The curriculum encourages students to become multiliterate advocates and citizens for the 21st century and prompts online instructors of technical communication to become advocates who enshrine the principles of community as central to the design of their courses. We train our instructors to design their courses to incorporate the rhetorical canons as outcomes of the course, where students write metacognitive reflections for various low-stakes and major assignments, focusing on "Delivery" and "Memory." This practice responds to what James Porter (2009), following Kathleen Welch (1999), indicated is a dismissiveness of community when writing instruction privileges "textual formalism" via the first three outcomes of "Invention," "Arrangement," and "Style." Informing our work also is scholarship by Claire Lauer (2013), Andrew Bourelle, Tiffany Bourelle, and Natasha Jones (2015), Laura Ewing (2013), and the authors featured in the 2012 special issue of Technical Communication Quarterly on multimodal composition (Katz & Odell, 2012; see especially Ball, 2012; Manion & Selfe, 2012). Concepts from Stewart Whittemore's (2015) Rhetorical Memory have also helped us to map the connection between the learning via "Memory" that our lower-division eTC students enact and the practices of working technical communicators, for whom Memory is a "means of invention" (p. 32), which is a role Memory has played historically. As used in our multimodal curriculum, memory facilitates inventive, synthesizing acts, such as in the static-text or rich-media reflections students compose (some of which we will discuss in this webtext).

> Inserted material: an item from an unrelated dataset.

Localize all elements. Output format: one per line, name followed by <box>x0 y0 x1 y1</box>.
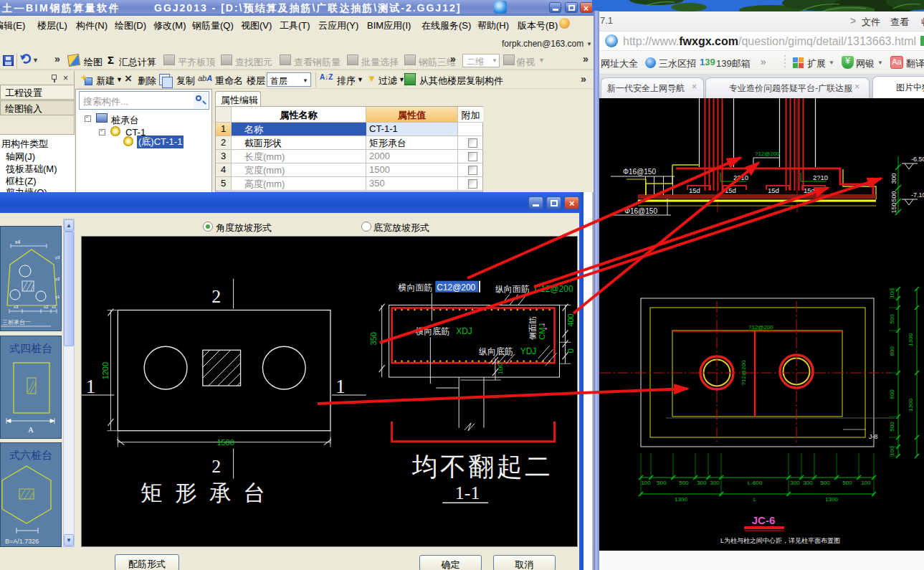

When reading this webtext, we ask you to do a similar reflection to what we ask of our students: We encourage you to problematize what you think you know about the canon of Memory and to question, engage, and reflect with the contents within this webtext as you read and as you design your own online technical communication courses. The navigational buttons (on the left on widest screens; above on narrower screens) will take you through our webtext, wherein we share the practices of our university's online technical communication curriculum (Electronic Technical Communication or "eTC"). This webtext's design and message afford readers their own opportunities for metacognitive learning. Where some will see an absence of hypertextual flourish and encounter instead an apparent linearity that allows users to make meaning connectively across the pages and examples "in order," others will see an opportunity to navigate with an alinear approach, as a webtext's modality invites. Our readers, like students in our eTC course, will engage "Memory" and create meaning via text and moving and static images in different ways, with varied complexity and permanence.

Our students engage with course materials delivered online in a related way, as they make decisions, and thus meaning, through assignments, in-class community engagements, and metacognitive reflection in ways that alternatingly follow and resist assumptions of design and instructor intention. As the student-produced discussion board posts and video contents we include in this webtext convey, our eTC course's employment of the multivalent concept of Memory holds promise for those who seek a unifying strategy for community-creation in the multimodal online classroom.